As you might imagine there are multiple answers. Many are of value:

  • those that encourage habit changes over time
  • more real fuel and less packaged food consumption
  • coaching or therapy to hold you accountable or unpack your emotional triggers.

Unfortunately, we are also inundated with many poor answers:

  • quick fix diets

  • a reliance on engineered & manufactured “health” foods

  • the elimination of the latest “demonized” real food based on a trend

If you’ve read our blog, attended one of our workshops or follow our insta, then you know Alex and I promote healthy habit change and re-connecting with real food. BUT, if you want the ONE thing, the ONE action that I believe must be consistently done to improve your health, your body composition and your relationship with food, then my answer: COOK more often than not.

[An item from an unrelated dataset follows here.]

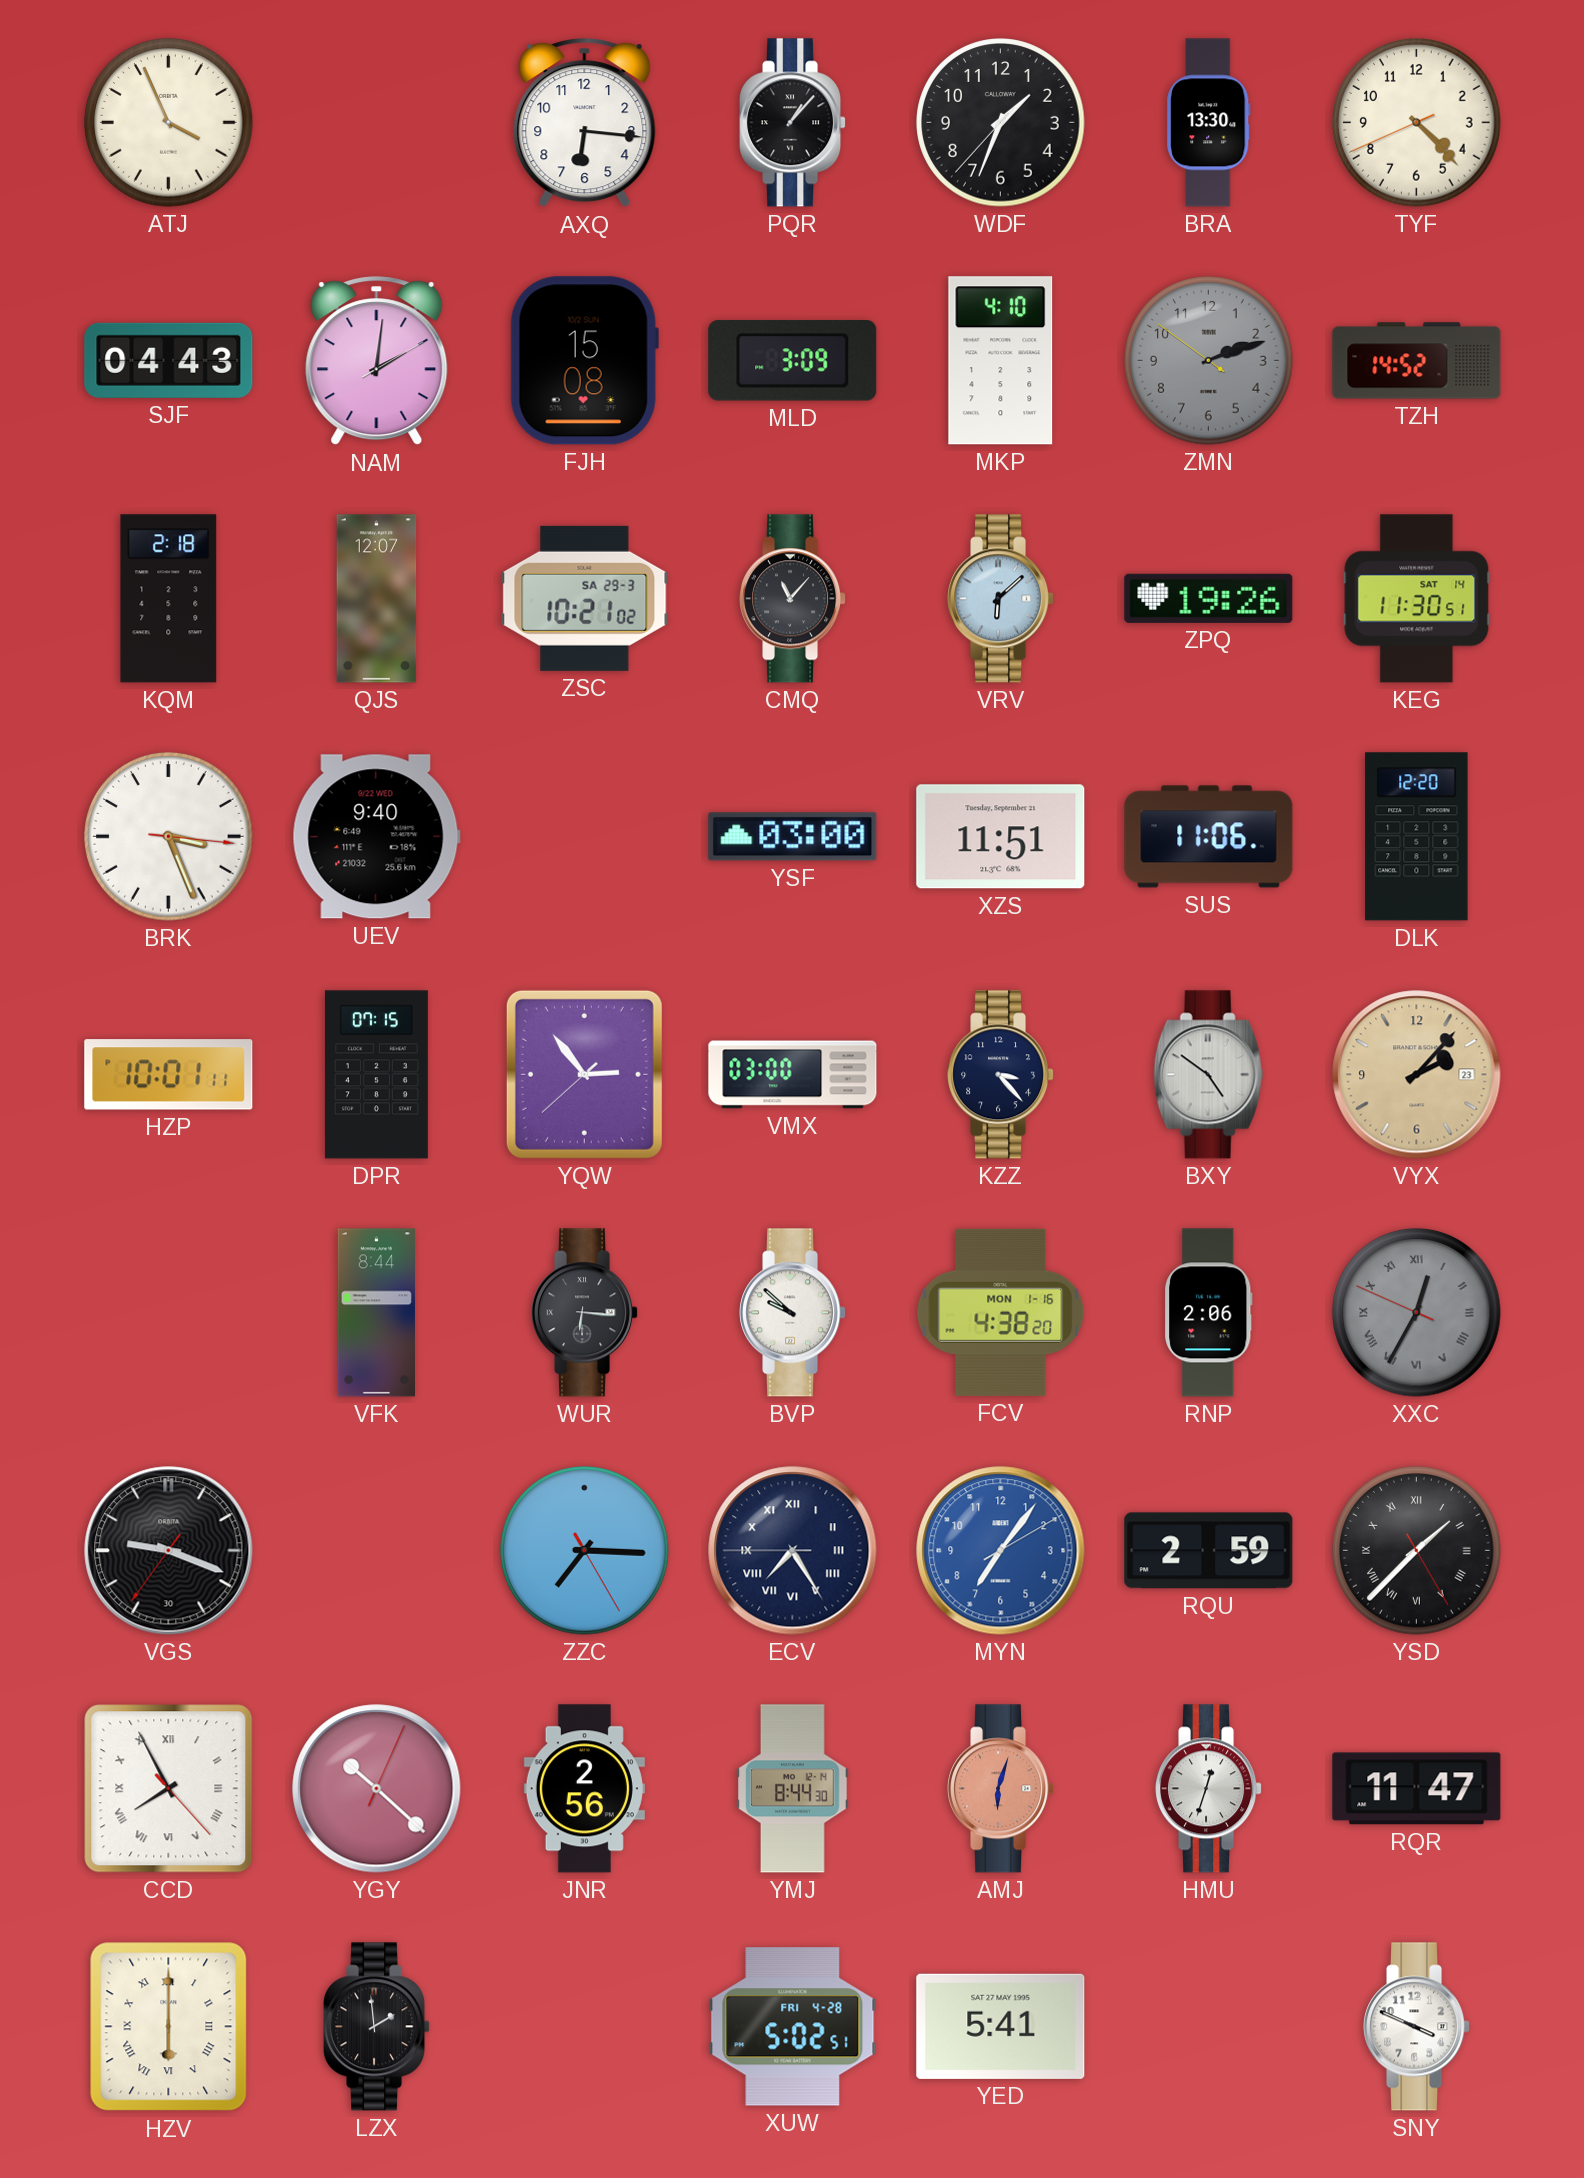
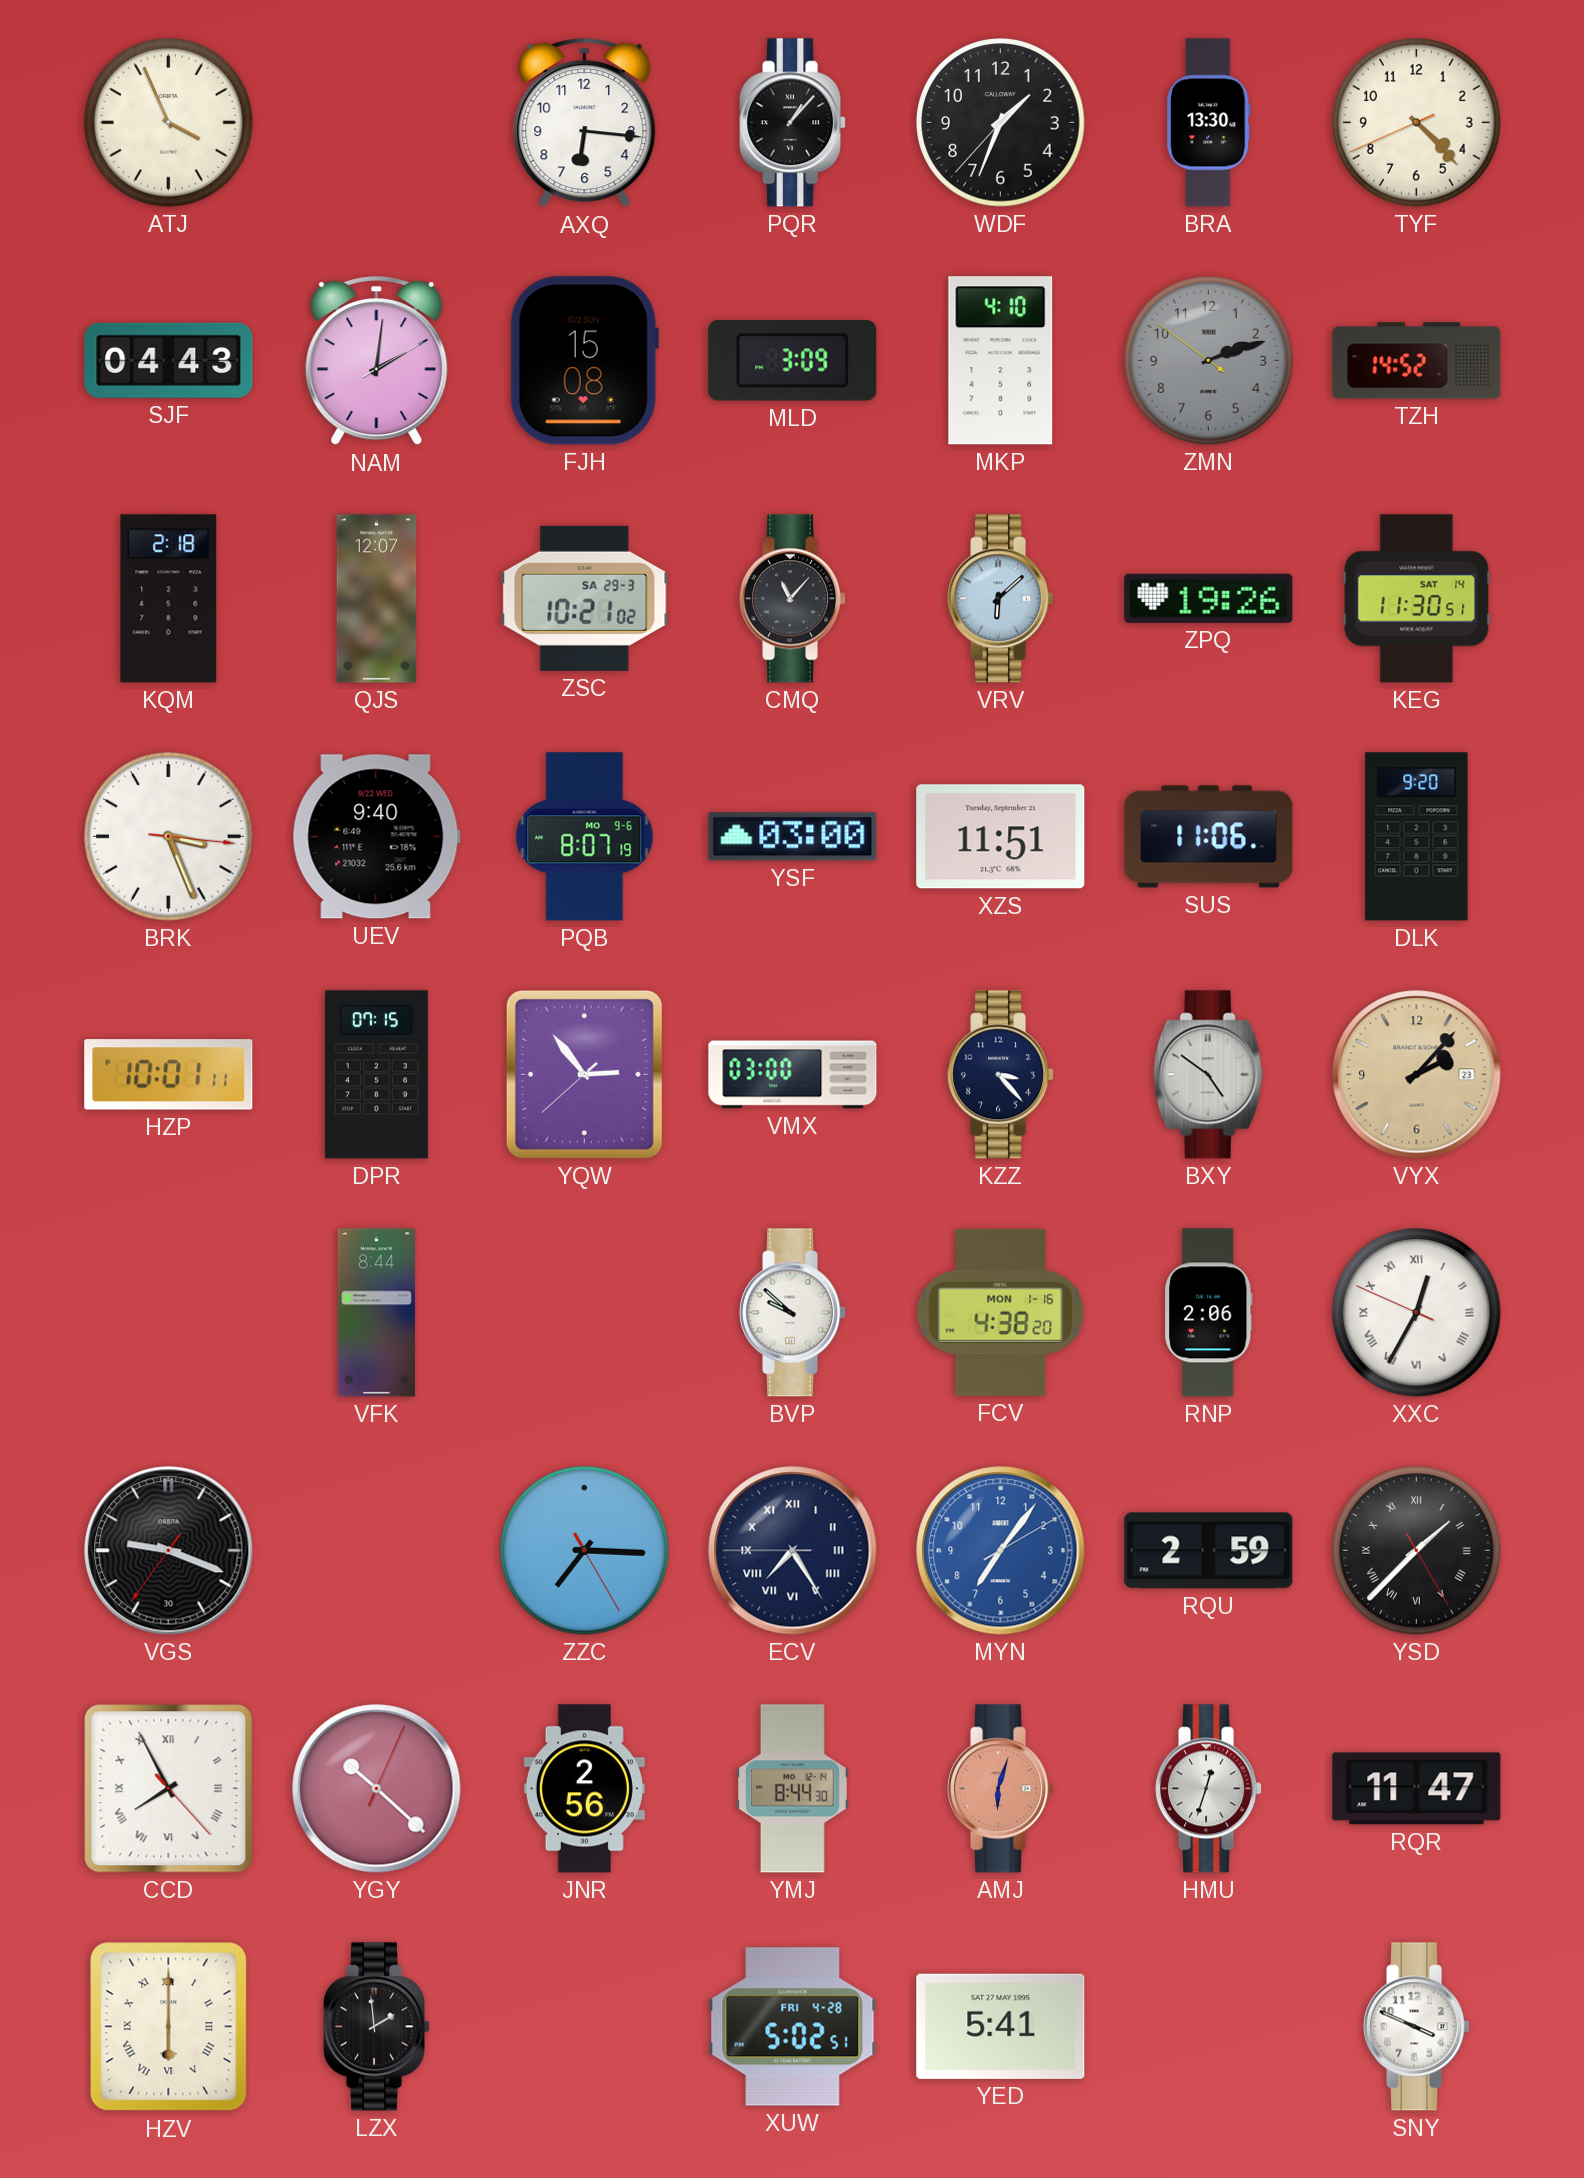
PQB: none -> 8:07
DLK: 12:20 -> 9:20
WUR: 6:16 -> none
XXC dial: grey -> white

  • Daily cooking means you rely on fresh, real ingredients that are perishable.
  • Daily cooking means you control and know exactly what goes into your body.
  • Daily cooking means you prioritize your health and your nourishment. 
  • Daily cooking transfers some of your food satisfaction from consumption to preparation.

The truth:

When a client tells me “I don’t know how to cook” or “I don’t have time to cook,” that tells me they may want to improve their health and relationship with food but aren’t truly ready to ACT. Why? When you value something, you invest the time to learn “how to”. Equally, when something is a priority, you find the time.

The harsh truth:

When a client tells me “I don’t like to cook,” my answer “Do you like being healthy?” Look, kids don’t like doing a whole lot of stuff (homework, brushing their teeth, picking up their room). Frankly, neither do I (Ummm let’s see: laundry, cleaning the house, driving my kids across creation). You would never tell your child, “oh, I didn’t realize you hate to brush your teeth. Just don’t do it then!” No. You would teach them the lasting value of doing necessary tasks. Not doing something necessary, or of value, simply because you don’t enjoy it is childish. (Remember, I said harsh! The truth often is.)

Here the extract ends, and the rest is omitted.